Weźmy przykładowo pod lupę indeks małych spółek sWIG80, który jako jedyny na razie spośród głównych indeksów GPW zdołał pokonać wcześniej historyczny rekord. Ostatnie dni przyniosły jego spadek o ok. 3,8 proc. od szczytu, co oznacza, że mamy do czynienia z korektą największą od marca br., kiedy to indeks skorygował się o 4,2 proc.
Gdyby ograniczać się do porównania czy to właśnie z marcową korektą, czy kilkoma innymi przecenami odnotowanymi w trakcie fali wzrostowej trwającej od jesieni ub.r., to obecną korektę można by uznać już za mocno zaawansowaną. Potwierdza to również np. tzw. oscylator stochastyczny, który znalazł się najniżej od przełomu roku, sygnalizując krótkoterminowe schłodzenie rynku.
Jeżeli zatem założyć, że utrzyma się "reżim" rynkowy obowiązujący od jesieni ub.r. (stabilny trend wzrostowy), to sierpniowa korekta już teraz może być traktowana jako argument za dodawaniem akcji do portfela.
Pamiętając jednak choćby o opisywanej we wcześniejszych komentarzach jesiennej sezonowości na giełdach, należy w tych rozważaniach dopuścić możliwość zmiany owego "reżimu". Jeżeli oddalimy wzrok bardziej od dziennych wahań i spojrzymy na wykres w układzie tygodniowym, to tam pojawia się właśnie takie podejrzenie.
Zauważmy, że w takiej wersji omawiany oscylator dopiero zaczął opadać z wysokich pułapów, notabene wędrując na koniec ostatniego tygodnia do poziomu najniższego od początku roku.
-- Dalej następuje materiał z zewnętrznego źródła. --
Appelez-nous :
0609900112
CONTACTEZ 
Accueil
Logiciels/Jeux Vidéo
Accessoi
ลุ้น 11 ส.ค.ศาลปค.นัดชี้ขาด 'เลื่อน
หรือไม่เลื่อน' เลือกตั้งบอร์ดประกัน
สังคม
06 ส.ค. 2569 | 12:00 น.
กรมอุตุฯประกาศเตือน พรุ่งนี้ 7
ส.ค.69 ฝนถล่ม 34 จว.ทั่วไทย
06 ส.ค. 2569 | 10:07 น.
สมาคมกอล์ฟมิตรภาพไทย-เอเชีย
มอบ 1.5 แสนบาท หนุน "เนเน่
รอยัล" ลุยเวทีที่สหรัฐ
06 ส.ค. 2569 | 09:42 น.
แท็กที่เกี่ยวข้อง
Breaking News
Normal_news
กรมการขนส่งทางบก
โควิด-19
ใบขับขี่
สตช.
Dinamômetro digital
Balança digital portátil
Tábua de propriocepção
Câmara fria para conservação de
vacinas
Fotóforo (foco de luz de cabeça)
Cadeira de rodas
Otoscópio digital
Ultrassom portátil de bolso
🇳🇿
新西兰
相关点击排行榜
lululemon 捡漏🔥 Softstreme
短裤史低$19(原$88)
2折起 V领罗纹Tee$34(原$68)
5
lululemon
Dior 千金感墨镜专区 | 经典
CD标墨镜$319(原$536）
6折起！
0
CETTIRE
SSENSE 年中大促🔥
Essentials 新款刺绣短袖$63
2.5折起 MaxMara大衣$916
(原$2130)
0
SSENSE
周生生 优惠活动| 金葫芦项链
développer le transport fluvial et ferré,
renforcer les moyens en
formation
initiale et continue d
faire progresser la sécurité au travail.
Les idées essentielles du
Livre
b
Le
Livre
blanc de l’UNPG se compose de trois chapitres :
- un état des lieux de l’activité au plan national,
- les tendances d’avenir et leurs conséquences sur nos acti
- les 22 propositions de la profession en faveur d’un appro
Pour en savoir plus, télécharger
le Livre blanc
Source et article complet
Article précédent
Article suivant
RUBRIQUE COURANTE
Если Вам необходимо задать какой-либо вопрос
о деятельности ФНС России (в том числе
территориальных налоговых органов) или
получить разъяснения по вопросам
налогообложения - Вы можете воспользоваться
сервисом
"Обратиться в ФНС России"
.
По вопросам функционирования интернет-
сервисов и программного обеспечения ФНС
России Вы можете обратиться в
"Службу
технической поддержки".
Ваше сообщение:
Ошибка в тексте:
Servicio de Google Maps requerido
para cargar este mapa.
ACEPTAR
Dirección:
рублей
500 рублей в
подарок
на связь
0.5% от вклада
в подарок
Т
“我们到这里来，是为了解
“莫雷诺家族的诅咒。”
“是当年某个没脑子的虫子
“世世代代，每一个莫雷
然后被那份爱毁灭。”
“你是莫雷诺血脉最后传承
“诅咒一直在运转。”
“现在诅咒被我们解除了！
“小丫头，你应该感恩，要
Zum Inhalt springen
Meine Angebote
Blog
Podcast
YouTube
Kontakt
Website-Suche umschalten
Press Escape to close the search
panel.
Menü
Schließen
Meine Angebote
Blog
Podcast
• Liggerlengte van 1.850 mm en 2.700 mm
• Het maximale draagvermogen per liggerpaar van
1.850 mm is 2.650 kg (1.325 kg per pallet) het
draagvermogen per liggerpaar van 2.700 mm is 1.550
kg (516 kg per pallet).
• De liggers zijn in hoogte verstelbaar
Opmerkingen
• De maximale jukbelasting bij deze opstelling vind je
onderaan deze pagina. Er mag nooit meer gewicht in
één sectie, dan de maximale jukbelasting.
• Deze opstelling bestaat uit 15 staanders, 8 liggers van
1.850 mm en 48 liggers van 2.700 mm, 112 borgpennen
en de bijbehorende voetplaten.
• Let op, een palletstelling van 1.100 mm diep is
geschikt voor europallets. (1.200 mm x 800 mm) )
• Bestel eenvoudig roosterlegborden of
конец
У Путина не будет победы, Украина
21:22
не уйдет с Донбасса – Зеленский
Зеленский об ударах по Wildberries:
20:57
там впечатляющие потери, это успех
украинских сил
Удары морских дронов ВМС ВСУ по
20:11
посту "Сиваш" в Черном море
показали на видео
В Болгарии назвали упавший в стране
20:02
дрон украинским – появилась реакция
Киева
Historycznie po takim spadku najbardziej typowym scenariuszem był kontynuacja zniżki do momentu, gdy oscylator znalazł się blisko dolnej granicy przedziału swych wahań. W najbardziej optymistycznym przypadku (II połowa 2021) oscylator przed zejściem na niskie poziomy zdołał jeszcze wykonać ruch powrotny w pobliże szczytów (a sam sWIG80 nawet wspiął się na nowe szczyty).
Reasumując, w pierwszych tygodniach sierpnia inwestorzy na krajowym rynku akcji stoją w obliczu trudnego dylematu. Jak na ten rok, korekta spadkowa jest już w miarę pokaźna i można by myśleć o dodaniu przynajmniej jakieś porcji akcji do portfela. Problematyczna sezonowość oraz wydarzenia na wykresie w układzie tygodniowym każą też jednak brać pod uwagę możliwość większego schłodzenia koniunktury niż we wszystkich przypadkach od jesieni ub.r.
Tomasz Hońdo, CFA, Quercus TFI S.A.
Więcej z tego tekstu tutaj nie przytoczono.